A common problem in shareholder dispute litigation is that many companies deal in cash. Shockingly, not every mid-sized, closely held business that generates a substantial amount of cash reports all of it to the various taxing authorities. (I know – you’re shocked, too, right?) How could this impact shareholder dispute litigation?
The first way is rather obvious. When it comes time to value the company, whoever is looking for a higher value – or at least a truthful, accurate value – would want the cash to be counted. If it isn’t, then you aren’t really getting an accurate read on the company’s income, which is the most critical element in an accurate valuation. However, what happens when the court hears that significant cash was unreported?
In New Jersey, judges are duty-bound to report to the appropriate taxing authorities any tax improprieties of which they become aware. This could be catastrophic for the company, and for whoever personally was responsible for the failure to pay the taxes. If you were involved at all in any such decision-making, you must realize that you have potential liability. However, that does not mean that you have to sit back and take unfair, oppressive action from the majority shareholders. Often, they will have more to lose than you do – sometimes much more. This is especially true if they were the ones in charge, and you merely had knowledge. Often in such a situation, a minority shareholder is scared to file suit. However, when this fear is overcome and suit filed, majority shareholders are quite often scared to let the case go before a judge. Many shareholder disputes are settled, because of tax issues, on the eve of the issue coming squarely before the judge.
Although I most often write about representing minority shareholders in business dispute litigation, I represent majority shareholders as well. When I do, and when I represent the company, I often must advise my client against letting a case get to the judge, precisely for tax reasons. It happens all the time.
There is a second way that unreported cash impacts a shareholder oppression action, and this one is a much more difficult issue. Many times, clients say that cash was not only unreported, but split among the shareholders and never even deposited into the corporate account. An in-depth forensic analysis of the company may prove that cash was missing. (If you had no sales, where did all your inventory go??) However, while all the shareholders were getting along, there was no reason for anyone to turn a microscope onto what was transpiring.

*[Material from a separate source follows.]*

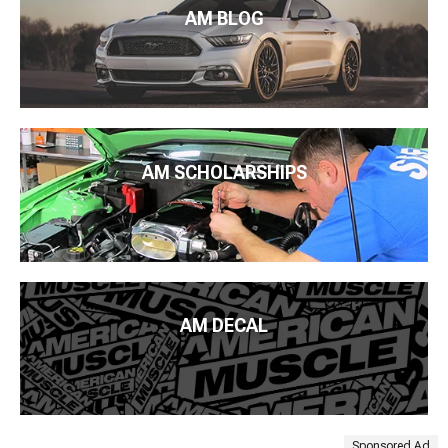
AM BLOG
AM SCHOLARSHIPS
AM DECAL
Sponsored Ad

What many potential litigants fail realize is, that there may be more than missing cash at issue. In more than one case, I have seen majority shareholders, who were receiving their “fair share” of the cash over the years, suddenly feign shock and outrage at “discovering” that cash is missing. Guess who they point the finger at?

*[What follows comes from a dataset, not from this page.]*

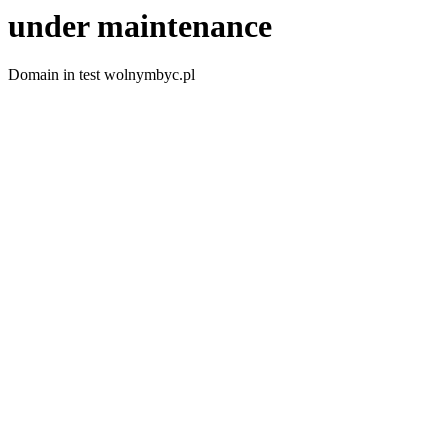
under maintenance
Domain in test wolnymbyc.pl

In one case, the minority shareholder was also an employee, responsible for collecting cash and distributing it among the shareholders. He kept no records and could prove nothing. The majority shareholders realized that they could blame this minority shareholder for “missing cash.” When he questioned why the company was paying over $200,000 for the wedding of the majority shareholder’s daughter, the employee/shareholder was fired and accused of stealing cash.

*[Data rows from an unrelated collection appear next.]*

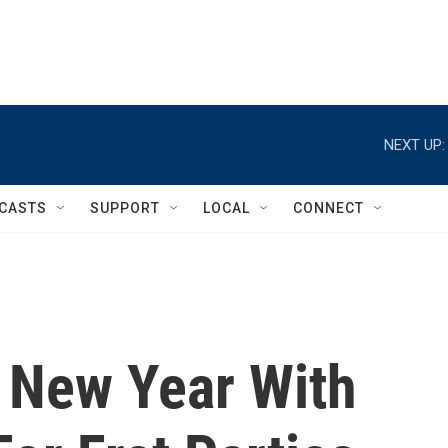
NEXT UP:
CASTS
SUPPORT
LOCAL
CONNECT
n New Year With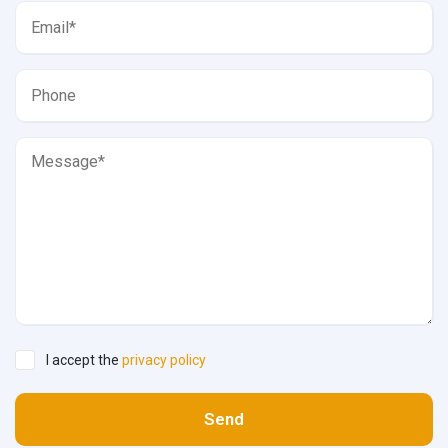
I accept the
privacy policy
Send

Fortunately, we were able to come up with witnesses who saw the majority shareholders with enormous sums of cash which could not otherwise be explained. As a result, we were able to favorably settle the case. But the minority shareholder, for too many years, had no idea how vulnerable he was making himself. And the majority shareholder was his brother – as is so often the case.
The lesson is, be very careful about how you conduct yourself and what position you are putting yourself in. You do not want to be vulnerable to someone else’s easily concocted lie. If you are concerned that what you are doing may impact your rights in the future, talk to a lawyer now, in a conversation that would be protected by the attorney-client privilege. But if you think you are being defrauded or oppressed by your business partners, don’t give up, even if there may be some “cash skeletons” in everyone’s closet. At least seek legal advice to see if you have options.
I should probably end by saying that, of course, it’s always better to just pay all applicable taxes in the first place. But you may not be in control of that decision.